For some incomprehensible reason I started thinking about the Nikkô shrine last night. I have never been there and know it only from photographs, but it has become for me a symbol of supreme tastelessness while being a much admired cultural monument at the same time.

From Nikkô my thoughts were led to the concepts hade and sabi. Nikkô is definitely hade, as are kabuki, geisha, and woodblock prints in my view. Hade is colourful, showy and loud, entertaining. Sabi represents the restrained and refined ideals usually associated with tea culture, haiku, etc. It is sober and quiet, not obviously attractive, an acquired taste. Sabi is much indebted to Buddhism, I think. I can't help seeing in it the 'just-so-ness' of Zen (which I tend to equate with tathatâ, 'suchness') and the Buddhist idea of impermanence, although not as a cause for suffering (duhkha), but as a source of aesthetic pleasure. Compared with hade, sabi is restful - unless one makes the un-sabi mistake of trying to outdo others in refinement - but at the same time demanding.

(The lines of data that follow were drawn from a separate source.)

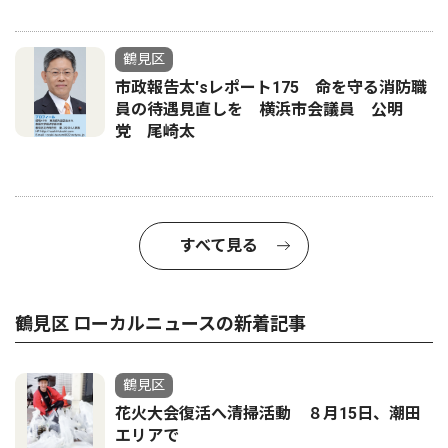
鶴見区
市政報告太'sレポート175 命を守る消防職
員の待遇見直しを 横浜市会議員 公明
党 尾崎太
すべて見る
鶴見区 ローカルニュースの新着記事
鶴見区
花火大会復活へ清掃活動 ８月15日、潮田
エリアで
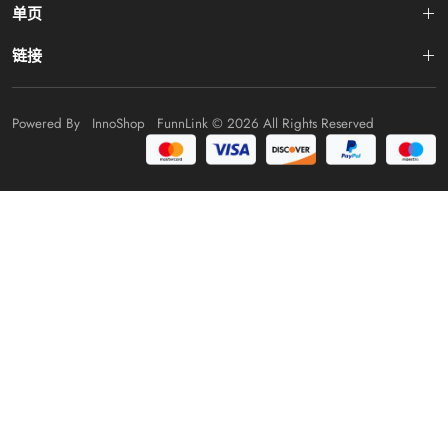
单页
链接
Powered By
InnoShop
FunnLink
© 2026 All Rights Reserved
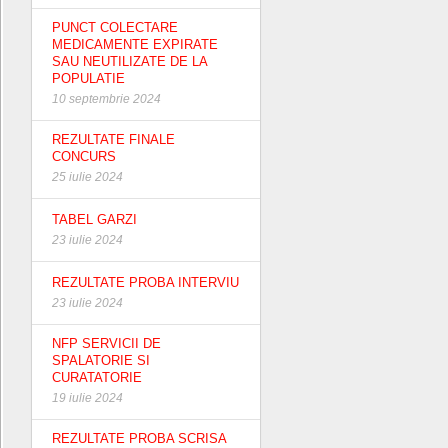
PUNCT COLECTARE
MEDICAMENTE EXPIRATE
SAU NEUTILIZATE DE LA
POPULATIE
10 septembrie 2024
REZULTATE FINALE
CONCURS
25 iulie 2024
TABEL GARZI
23 iulie 2024
REZULTATE PROBA INTERVIU
23 iulie 2024
NFP SERVICII DE
SPALATORIE SI
CURATATORIE
19 iulie 2024
REZULTATE PROBA SCRISA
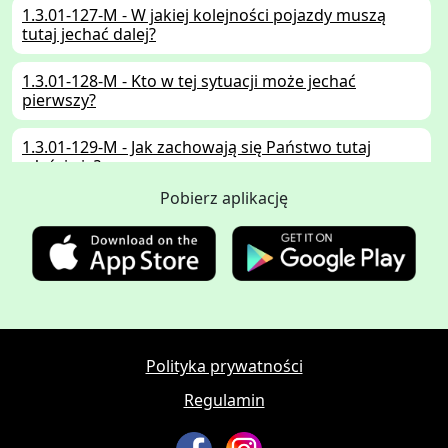
1.3.01-127-M - W jakiej kolejności pojazdy muszą
tutaj jechać dalej?
1.3.01-128-M - Kto w tej sytuacji może jechać
pierwszy?
1.3.01-129-M - Jak zachowają się Państwo tutaj
właściwie?
Pobierz aplikację
1.3.01-130-M - Co jest w tej sytuacji właściwe?
Polityka prywatności
Regulamin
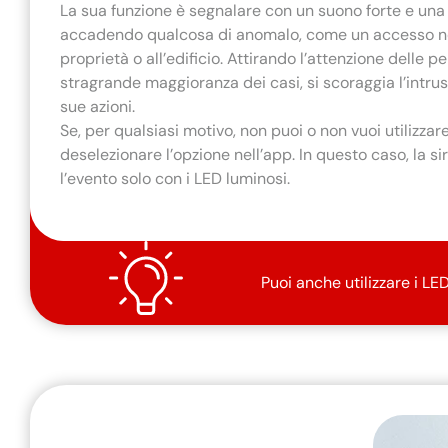
La sua funzione è segnalare con un suono forte e una
accadendo qualcosa di anomalo, come un accesso no
proprietà o all’edificio. Attirando l’attenzione delle p
stragrande maggioranza dei casi, si scoraggia l’intrus
sue azioni.
Se, per qualsiasi motivo, non puoi o non vuoi utilizzare
deselezionare l’opzione nell’app. In questo caso, la s
l’evento solo con i LED luminosi.
Puoi anche utilizzare i LE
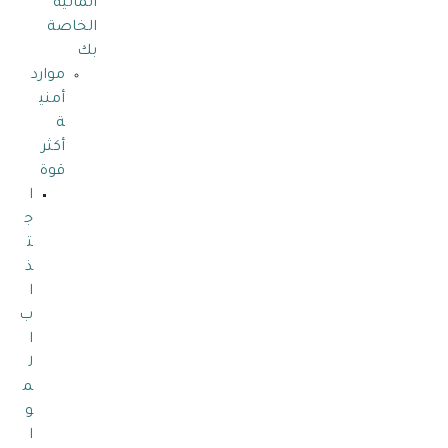
المالية
الخاصة
بك
موارد
أمني
ة
أكثر
قوة
ا
ج
ت
ذ
ا
ب
ا
ل
م
و
ا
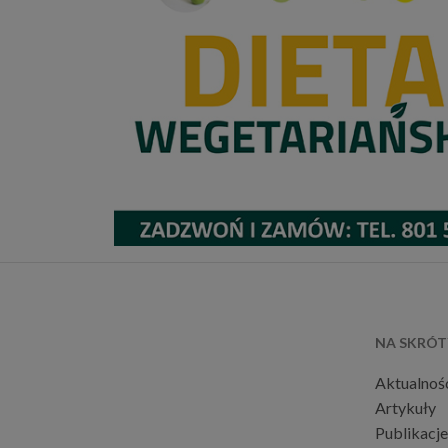
NA SKRÓT
Aktualnoś
Artykuły
Publikacje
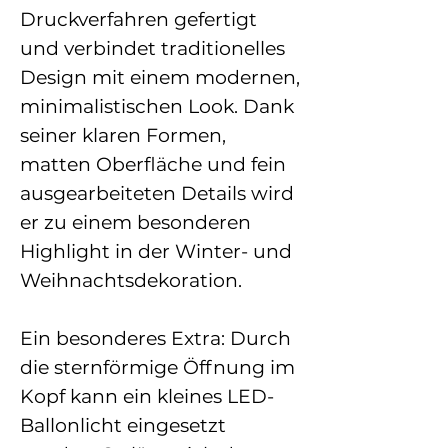
Druckverfahren gefertigt
und verbindet traditionelles
Design mit einem modernen,
minimalistischen Look. Dank
seiner klaren Formen,
matten Oberfläche und fein
ausgearbeiteten Details wird
er zu einem besonderen
Highlight in der Winter- und
Weihnachtsdekoration.
Ein besonderes Extra: Durch
die sternförmige Öffnung im
Kopf kann ein kleines LED-
Ballonlicht eingesetzt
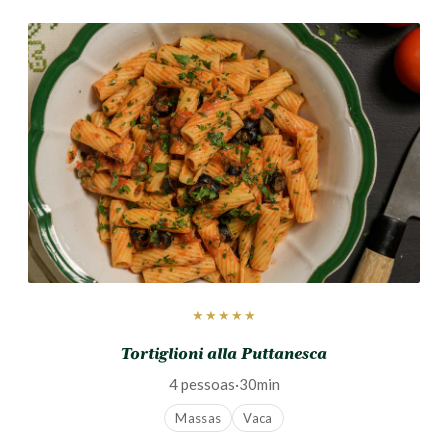
★★★★★
Tortiglioni alla Puttanesca
4 pessoas
·
30min
Massas
Vaca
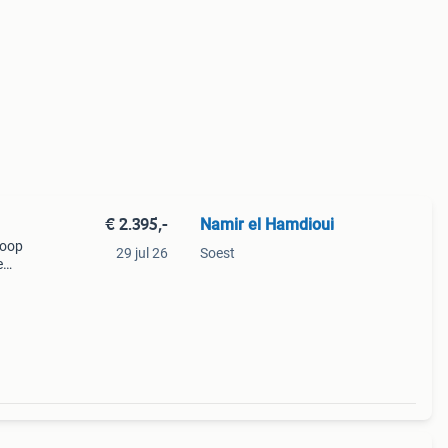
€ 2.395,-
Namir el Hamdioui
koop
29 jul 26
Soest
e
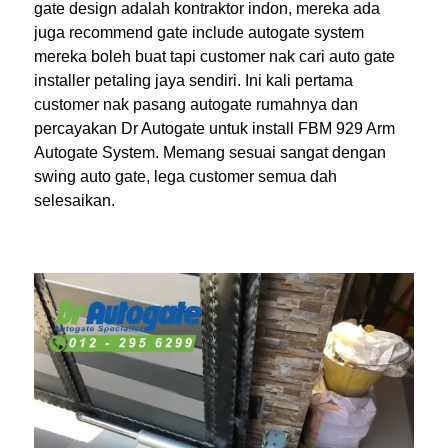
gate design adalah kontraktor indon, mereka ada
juga recommend gate include autogate system
mereka boleh buat tapi customer nak cari auto gate
installer petaling jaya sendiri. Ini kali pertama
customer nak pasang autogate rumahnya dan
percayakan Dr Autogate untuk install FBM 929 Arm
Autogate System. Memang sesuai sangat dengan
swing auto gate, lega customer semua dah
selesaikan.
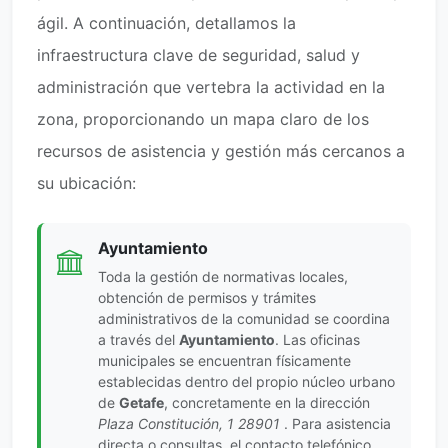
ágil. A continuación, detallamos la
infraestructura clave de seguridad, salud y
administración que vertebra la actividad en la
zona, proporcionando un mapa claro de los
recursos de asistencia y gestión más cercanos a
su ubicación:
Ayuntamiento
Toda la gestión de normativas locales,
obtención de permisos y trámites
administrativos de la comunidad se coordina
a través del
Ayuntamiento
. Las oficinas
municipales se encuentran físicamente
establecidas dentro del propio núcleo urbano
de
Getafe
, concretamente en la dirección
Plaza Constitución, 1 28901
. Para asistencia
directa o consultas, el contacto telefónico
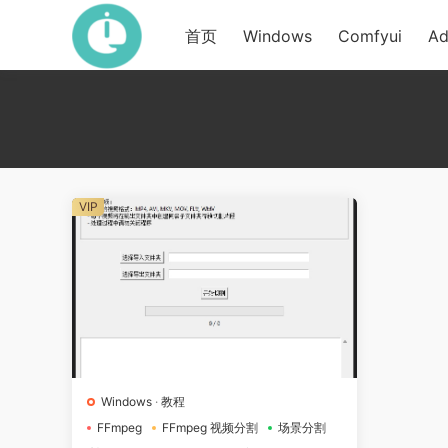
首页
Windows
Comfyui
Ad
VIP
Windows
·
教程
FFmpeg
FFmpeg 视频分割
场景分割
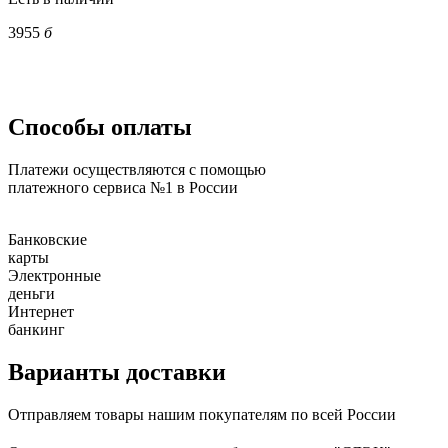
3955
б
Способы оплаты
Платежи осуществляются с помощью
платежного сервиса №1 в России
Банковские
карты
Электронные
деньги
Интернет
банкинг
Варианты доставки
Отправляем товары нашим покупателям по всей России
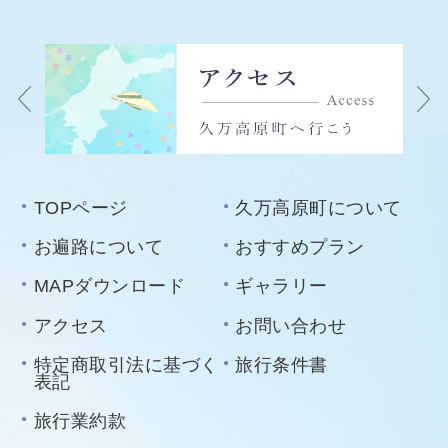
TOPページ
久万高原町について
お遍路について
おすすめプラン
MAPダウンロード
ギャラリー
アクセス
お問い合わせ
特定商取引法に基づく
旅行条件書
表記
旅行業約款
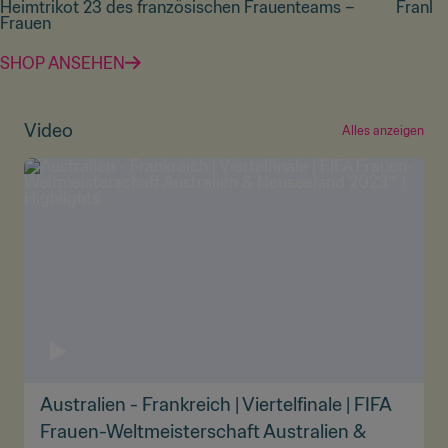
Heimtrikot 23 des französischen Frauenteams –
Frankr
Frauen
SHOP ANSEHEN
Video
Alles anzeigen
Australien - Frankreich | Viertelfinale | FIFA
Frauen-Weltmeisterschaft Australien &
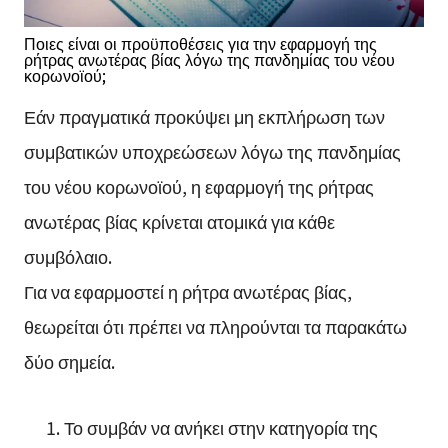
Ποιες είναι οι προϋποθέσεις για την εφαρμογή της
ρήτρας ανωτέρας βίας λόγω της πανδημίας του νέου
κορωνοϊού;
Εάν πραγματικά προκύψει μη εκπλήρωση των
συμβατικών υποχρεώσεων λόγω της πανδημίας
του νέου κορωνοϊού, η εφαρμογή της ρήτρας
ανωτέρας βίας κρίνεται ατομικά για κάθε
συμβόλαιο.
Για να εφαρμοστεί η ρήτρα ανωτέρας βίας,
θεωρείται ότι πρέπει να πληρούνται τα παρακάτω
δύο σημεία.
Το συμβάν να ανήκει στην κατηγορία της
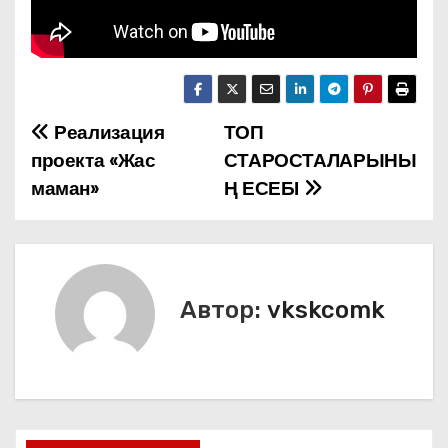
Реализация
ТОП
Н
проекта «Жас
СТАРОСТАЛАРЫНЫ
а
маман»
Ң ЕСЕБІ
в
и
г
Автор:
vkskcomk
а
ц
и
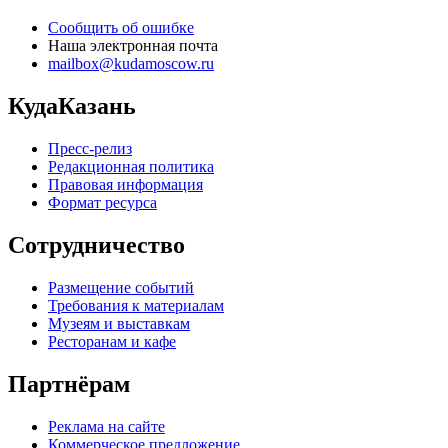
Сообщить об ошибке
Наша электронная почта
mailbox@kudamoscow.ru
КудаКазань
Пресс-релиз
Редакционная политика
Правовая информация
Формат ресурса
Сотрудничество
Размещение событий
Требования к материалам
Музеям и выставкам
Ресторанам и кафе
Партнёрам
Реклама на сайте
Коммерческое предложение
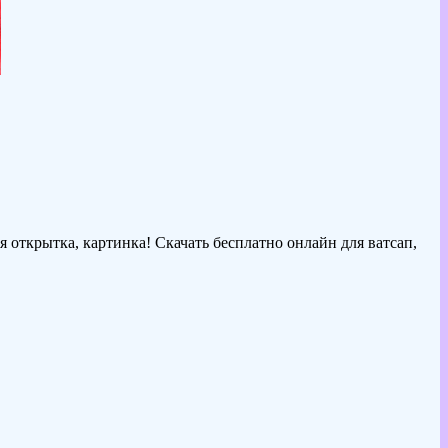
 открытка, картинка! Скачать бесплатно онлайн для ватсап,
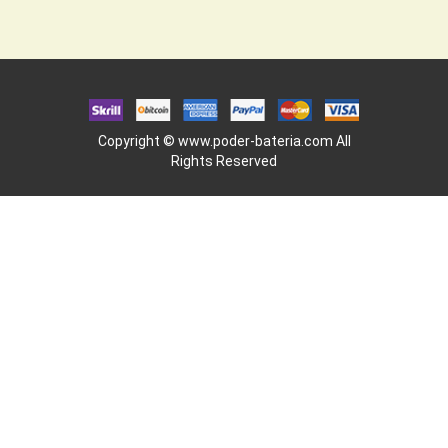
Copyright ©
www.poder-bateria.com
All
Rights Reserved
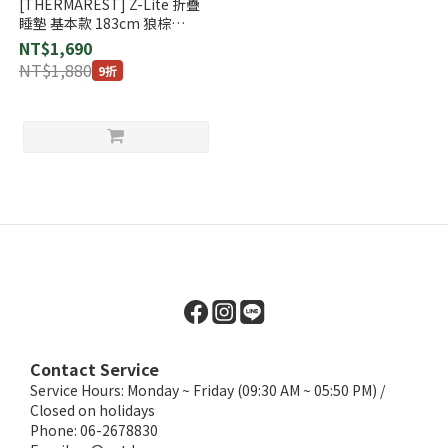
[THERMAREST] Z-Lite 折疊
睡墊 基本款 183cm 狼棕
(02302)
NT$1,690
NT$1,880
9折
Contact Service
Service Hours: Monday ~ Friday (09:30 AM ~ 05:50 PM) /
Closed on holidays
Phone: 06-2678830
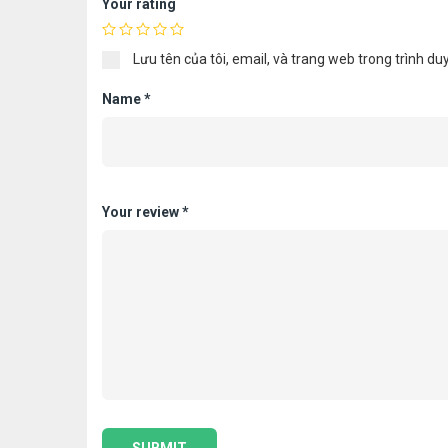
Your rating
Lưu tên của tôi, email, và trang web trong trình duy
Name
*
Your review
*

However, the distinction between the concepts is not as clear as it would seem from the above. In the 18th century urban chônin culture both hade and sabi became united in the concepts of iki and tsû, which are still valid ideals in Japan today. I think, however, that hade got the upper hand, especially in the arts; perhaps iki and tsû could be regarded as 'refined hade'? Ihara Saikaku's popular stories reflected the taste of the chônin, yet I see the film 'The Diary of Oharu' based on one of them as pure sabi. It would also be easy to classify as sabi in comparison to kabuki, although both were originally entertainment in the same tradition. And how to classify gagaku, the ancient and truly weird music genre? It may be too old for the distinction to apply.

And me? I have neither the peace of mind needed to appreciate sabi nor the flair to be iki. Am I just a boorish peasant, then?